• _EXERCISE DESCRIPTION_: If a line in the material below holds the string "children", tally it, then give the tally alone.

• _MATERIAL SUPPLIED_:
+-------+
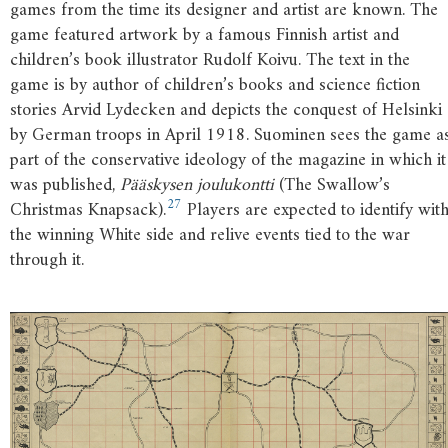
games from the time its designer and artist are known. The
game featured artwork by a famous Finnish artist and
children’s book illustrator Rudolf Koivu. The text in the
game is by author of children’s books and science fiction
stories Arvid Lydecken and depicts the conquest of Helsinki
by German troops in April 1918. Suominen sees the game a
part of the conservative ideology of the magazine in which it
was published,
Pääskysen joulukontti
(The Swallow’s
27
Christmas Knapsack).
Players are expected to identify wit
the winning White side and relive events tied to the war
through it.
+-------+
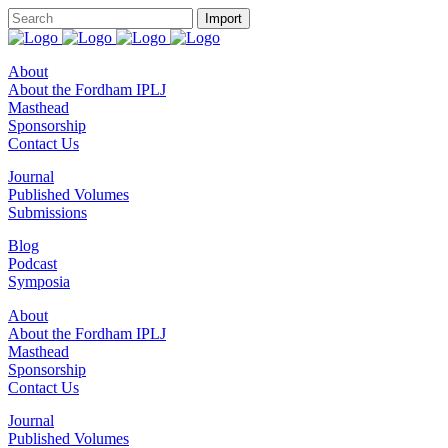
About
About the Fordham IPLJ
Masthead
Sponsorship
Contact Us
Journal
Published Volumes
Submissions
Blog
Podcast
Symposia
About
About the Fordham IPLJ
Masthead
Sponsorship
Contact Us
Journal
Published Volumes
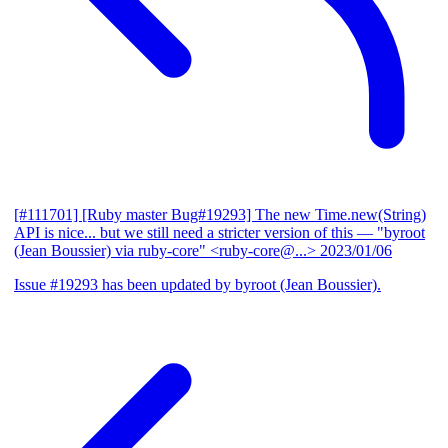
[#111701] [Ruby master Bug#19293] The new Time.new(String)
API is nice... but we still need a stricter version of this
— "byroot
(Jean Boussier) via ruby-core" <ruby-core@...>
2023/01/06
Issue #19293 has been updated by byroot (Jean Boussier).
+-------+
• _WRITTEN ANSWER_: 2